Her artistic breakthrough was featured in an episode of the television series Kunstnerliv (Artist's life) by the Norwegian public broadcaster NRK in 2024.

== Career ==
Mujinga's work "poignantly speaks to Black representation, surveillance in society, and post-humanist and Afrofuturist ideas", and often uses new technologies such as holograms and video installations. She includes her own body in some of her works. For example, her three-channel video installation Pervasive Light (2021) features Mujinga wearing a cloak that combined with the use of a greenscreen causes her body to disappear, or as one reviewer described it, "causes darkness to swallow her body".

In Sentinels of Change (2021), which was exhibited at the Venice Biennale in 2022, large human-like shapes were draped in recycled textiles and saturated in green light. One reviewer described this as being "immersed in the post-apocalyptic, humanity-deprived world of artist Sandra Mujinga".

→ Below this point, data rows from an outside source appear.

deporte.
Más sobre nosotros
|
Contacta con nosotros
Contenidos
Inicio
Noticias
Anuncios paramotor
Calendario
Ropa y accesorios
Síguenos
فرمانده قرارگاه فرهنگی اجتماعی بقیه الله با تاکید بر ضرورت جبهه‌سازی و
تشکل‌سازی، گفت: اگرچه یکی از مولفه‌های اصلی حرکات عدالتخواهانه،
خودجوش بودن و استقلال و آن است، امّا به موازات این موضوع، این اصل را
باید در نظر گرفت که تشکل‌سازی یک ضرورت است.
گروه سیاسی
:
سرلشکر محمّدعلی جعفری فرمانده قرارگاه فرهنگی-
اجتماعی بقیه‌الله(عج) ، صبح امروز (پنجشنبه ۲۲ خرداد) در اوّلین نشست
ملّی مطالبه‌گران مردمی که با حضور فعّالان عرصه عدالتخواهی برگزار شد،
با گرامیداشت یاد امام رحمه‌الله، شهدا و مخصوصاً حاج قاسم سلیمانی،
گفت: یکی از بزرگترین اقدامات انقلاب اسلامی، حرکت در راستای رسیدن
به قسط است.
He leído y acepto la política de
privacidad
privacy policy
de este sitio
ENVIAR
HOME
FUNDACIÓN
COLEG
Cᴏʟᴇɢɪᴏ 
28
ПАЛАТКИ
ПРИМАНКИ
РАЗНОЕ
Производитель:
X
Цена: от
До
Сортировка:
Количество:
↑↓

In 2021 Mujinga won the Preis der Nationalgalerie, Germany's most prestigious contemporary art award for artists under 40. The jury celebrated the "ghostly-looking figures made of interwoven lengths of fabric that seem to float through the Hamburger Bahnhof exhibition spaces", and Mujinga's "great sensitivity for the materials used."

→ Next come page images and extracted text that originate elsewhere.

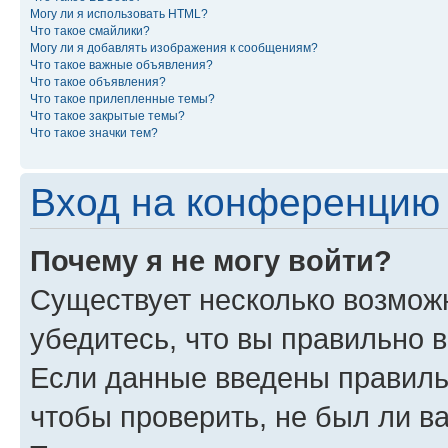
Могу ли я использовать HTML?
Что такое смайлики?
Могу ли я добавлять изображения к сообщениям?
Что такое важные объявления?
Что такое объявления?
Что такое прилепленные темы?
Что такое закрытые темы?
Что такое значки тем?
Вход на конференцию 
Почему я не могу войти?
Существует несколько возмож
убедитесь, что вы правильно 
Если данные введены правиль
чтобы проверить, не был ли в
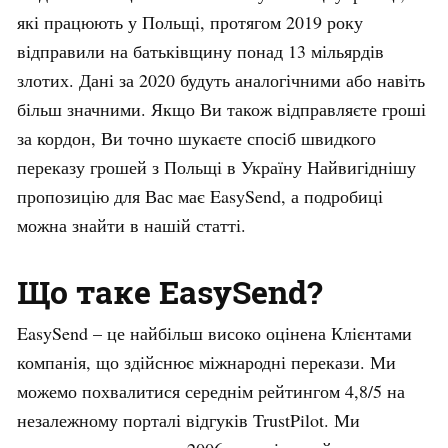
які працюють у Польщі, протягом 2019 року
відправили на батьківщину понад 13 мільярдів
злотих. Дані за 2020 будуть аналогічними або навіть
більш значними. Якщо Ви також відправляєте гроші
за кордон, Ви точно шукаєте спосіб швидкого
переказу грошей з Польщі в Україну Найвигіднішу
пропозицію для Вас має EasySend, а подробиці
можна знайти в нашій статті.
Що таке EasySend?
EasySend – це найбільш високо оцінена Клієнтами
компанія, що здійснює міжнародні перекази. Ми
можемо похвалитися середнім рейтингом 4,8/5 на
незалежному порталі відгуків TrustPilot. Ми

In 2023 Mujinga moved to New York, supported by a one-year artist grant from Office for Contemporary Art Norway. Her work Flo, a hologram installation named after her mother, was purchased by MoMA, and her work Spectral Keepers (2020) was exhibited in the Solomon R. Guggenheim Museum in New York as part of the Going Dark exhibition in 2023. Flo is a ghost-like figure in a dark room, projected using the 18th century Pepper's ghost technique where a mirror reflects an image so it appears like a ghost. The figure is enacted by performance artist Adrian Blount who is wearing a wearable, leather sculpture made by Mujinga that is inspired by the Jamaican body builder Anne-Marie Crooks. The figure flickers, almost disappearing into the darkness, and according to the artist, this ephemeral presence represents the paradox of visuality for Black people: "Up till now Black bodies are either visible and being policed, or they're completely invisible." Flo has been described as ghost-like, and is named for Mujinga's mother, who died when the artist was only 15. This echos the commercial uses of holograms to depict and reanimate the deceased, and has also been described as the Black practice of "wake work", which is a practice of care for the dead theorised by the Black literary scholar Christina Sharpe.

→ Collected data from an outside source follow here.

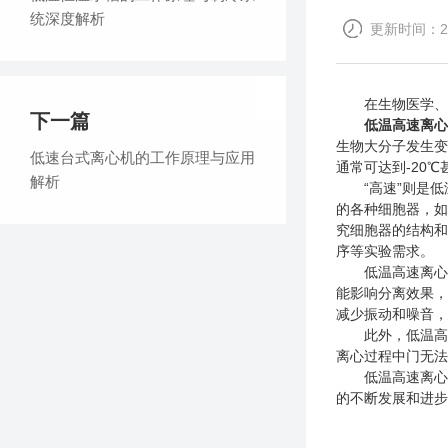
统深度解析
更新时间：202
在生物医学、分
下一篇
低温高速离心
生物大分子发生变
低速台式离心机的工作原理与应用
通常可达到-20
解析
“高速”则是低
的各种细胞器，如
究细胞器的结构和
序等实验需求。
低温高速离心机
能影响分离效果，
减少振动和噪音，
此外，低温高速
离心过程中门无法
低温高速离心机
的不断发展和进步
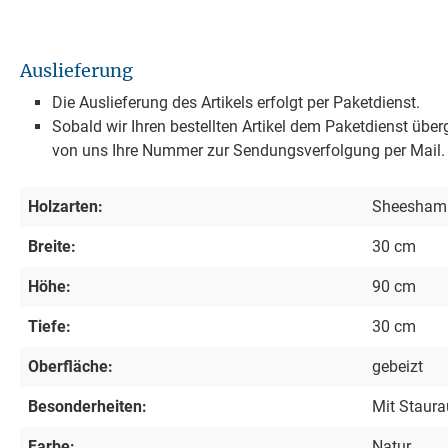
Auslieferung
Die Auslieferung des Artikels erfolgt per Paketdienst.
Sobald wir Ihren bestellten Artikel dem Paketdienst über
von uns Ihre Nummer zur Sendungsverfolgung per Mail.
Holzarten:
Sheesham
Breite:
30 cm
Höhe:
90 cm
Tiefe:
30 cm
Oberfläche:
gebeizt
Besonderheiten:
Mit Staur
Farbe:
Natur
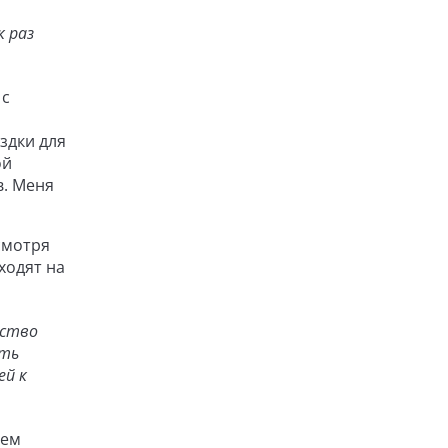
к раз
 с
здки для
ой
в. Меня
смотря
ходят на
вство
сть
ей к
аем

In 2024 Mujinga was shortlisted for the Future Generation Art Prize, a global award for artists under 35.

== Solo exhibitions ==
- 2025: Skin to Skin at Stedelijk Museum Amsterdam.
- 2024: Time as a Shield at Kunsthalle Basel.
- 2023: Love Language at Croy Nielsen in Vienna
- 2023: IBMSWR: I Build My Skin With Rocks at Hamburger Bahnhof Museum.
- 2022: Solo Oslo at the Munch Museum.
- 2022: Closed Space, Open World at Malmö Konsthall.
- 2020: SONW – Shadow of New Worlds at Bergen Kunsthall.
- 2018: Hoarse Globules, at Unge Kunstneres Samfund, Oslo.

==Collections==
Mujinga's work is included in the collection of the Museum of Modern Art, New York, and the Muzeum Sztuki, Warsaw.